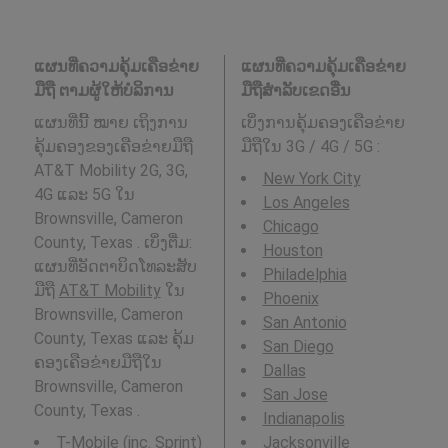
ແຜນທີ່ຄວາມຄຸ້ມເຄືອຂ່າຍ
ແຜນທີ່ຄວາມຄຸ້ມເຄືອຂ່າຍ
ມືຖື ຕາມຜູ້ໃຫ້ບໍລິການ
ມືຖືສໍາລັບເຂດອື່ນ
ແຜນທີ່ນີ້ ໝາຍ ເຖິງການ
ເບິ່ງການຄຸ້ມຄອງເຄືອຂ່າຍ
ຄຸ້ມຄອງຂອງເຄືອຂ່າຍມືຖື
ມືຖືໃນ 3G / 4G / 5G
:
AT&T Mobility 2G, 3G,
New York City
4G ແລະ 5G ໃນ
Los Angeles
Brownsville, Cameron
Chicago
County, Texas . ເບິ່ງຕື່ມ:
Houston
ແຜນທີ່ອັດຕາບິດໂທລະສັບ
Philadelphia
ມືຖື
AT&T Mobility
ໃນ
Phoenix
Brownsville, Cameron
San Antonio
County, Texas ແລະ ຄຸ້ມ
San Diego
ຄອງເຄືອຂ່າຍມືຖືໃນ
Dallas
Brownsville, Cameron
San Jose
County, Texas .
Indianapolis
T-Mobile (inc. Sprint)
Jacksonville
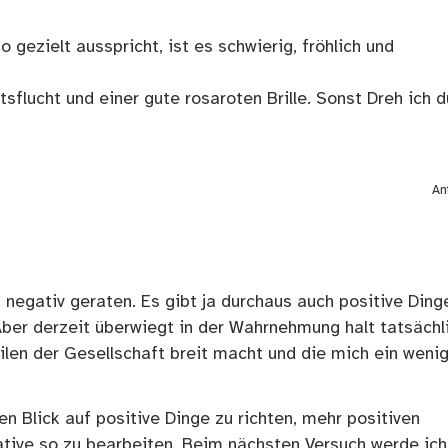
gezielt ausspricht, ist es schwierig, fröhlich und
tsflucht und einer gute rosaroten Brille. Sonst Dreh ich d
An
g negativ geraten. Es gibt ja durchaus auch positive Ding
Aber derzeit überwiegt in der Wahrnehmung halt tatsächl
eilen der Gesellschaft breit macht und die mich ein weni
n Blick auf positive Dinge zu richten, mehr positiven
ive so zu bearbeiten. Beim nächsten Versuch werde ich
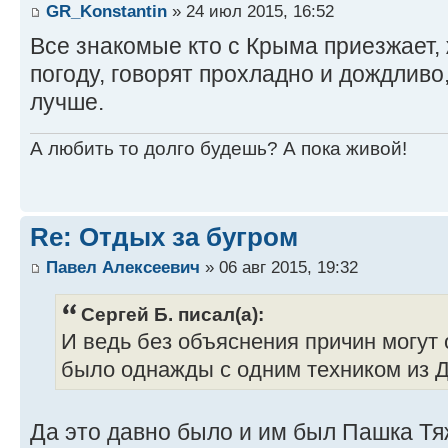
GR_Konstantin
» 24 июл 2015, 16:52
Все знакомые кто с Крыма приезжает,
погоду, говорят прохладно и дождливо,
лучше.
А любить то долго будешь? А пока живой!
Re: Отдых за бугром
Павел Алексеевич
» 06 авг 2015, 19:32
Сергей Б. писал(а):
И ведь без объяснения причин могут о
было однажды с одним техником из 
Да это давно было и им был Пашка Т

....................

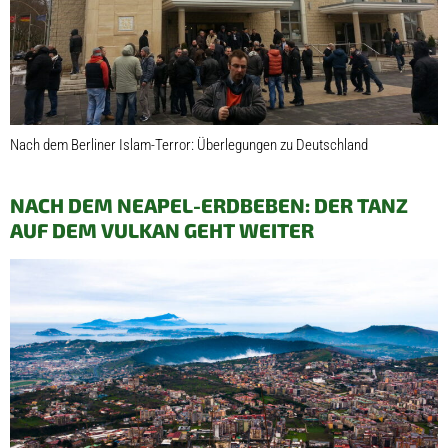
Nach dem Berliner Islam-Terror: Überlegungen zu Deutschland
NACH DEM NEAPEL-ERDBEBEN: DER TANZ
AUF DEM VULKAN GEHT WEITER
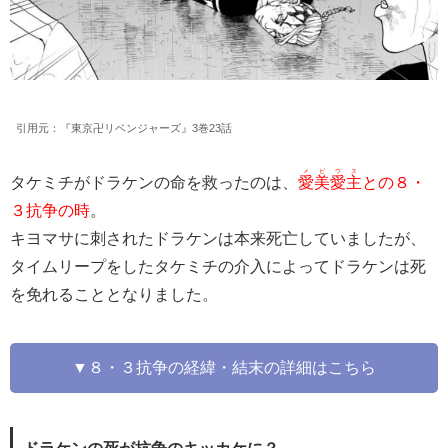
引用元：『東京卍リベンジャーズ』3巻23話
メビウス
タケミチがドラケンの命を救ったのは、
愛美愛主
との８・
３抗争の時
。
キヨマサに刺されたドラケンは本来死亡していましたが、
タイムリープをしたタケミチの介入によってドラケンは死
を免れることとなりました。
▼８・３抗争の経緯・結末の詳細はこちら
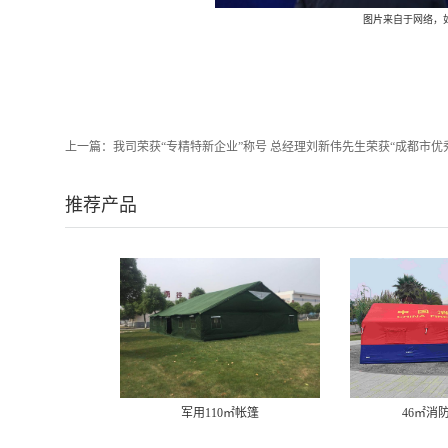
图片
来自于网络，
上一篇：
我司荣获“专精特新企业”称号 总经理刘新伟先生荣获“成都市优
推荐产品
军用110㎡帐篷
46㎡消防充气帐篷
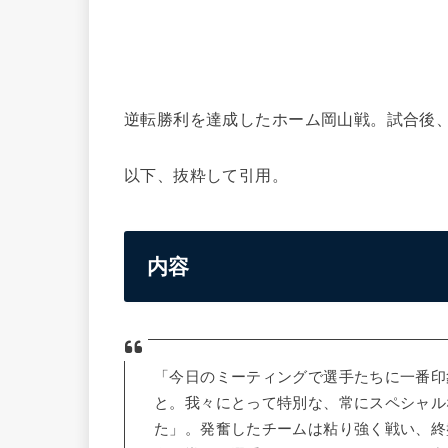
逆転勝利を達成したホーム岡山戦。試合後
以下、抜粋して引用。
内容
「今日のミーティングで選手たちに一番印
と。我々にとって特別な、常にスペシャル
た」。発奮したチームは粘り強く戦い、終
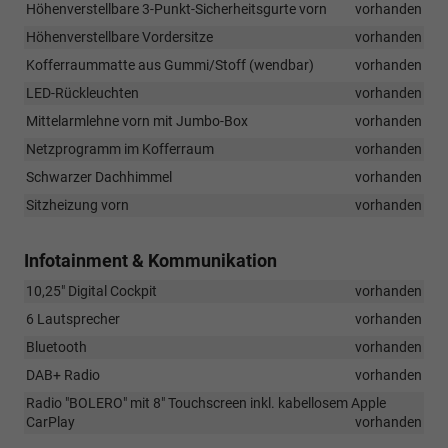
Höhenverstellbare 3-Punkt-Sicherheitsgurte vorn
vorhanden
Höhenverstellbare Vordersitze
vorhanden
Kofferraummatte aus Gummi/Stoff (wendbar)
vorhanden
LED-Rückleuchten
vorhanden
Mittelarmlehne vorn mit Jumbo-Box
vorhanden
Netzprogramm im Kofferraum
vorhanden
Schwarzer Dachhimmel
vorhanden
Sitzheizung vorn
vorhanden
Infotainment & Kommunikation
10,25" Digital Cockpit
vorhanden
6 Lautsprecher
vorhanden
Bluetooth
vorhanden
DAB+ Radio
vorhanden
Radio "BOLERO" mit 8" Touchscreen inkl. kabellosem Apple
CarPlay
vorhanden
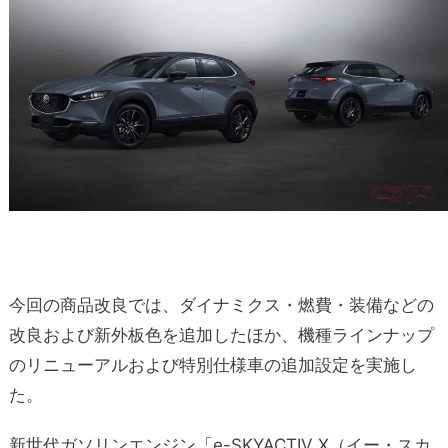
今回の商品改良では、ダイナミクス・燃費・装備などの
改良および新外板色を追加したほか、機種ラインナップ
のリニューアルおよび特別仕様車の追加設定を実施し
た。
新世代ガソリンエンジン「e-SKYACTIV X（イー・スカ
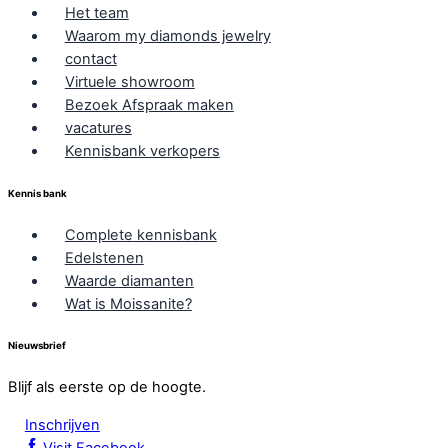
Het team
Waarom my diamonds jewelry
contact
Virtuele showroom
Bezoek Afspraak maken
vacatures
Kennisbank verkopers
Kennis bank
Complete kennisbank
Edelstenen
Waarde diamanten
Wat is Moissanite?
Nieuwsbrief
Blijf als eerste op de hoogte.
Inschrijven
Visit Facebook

....................

— Activity —
Where a line above contains the string "Radio", tally it, then give the number alone.

— Response to this exercise —
2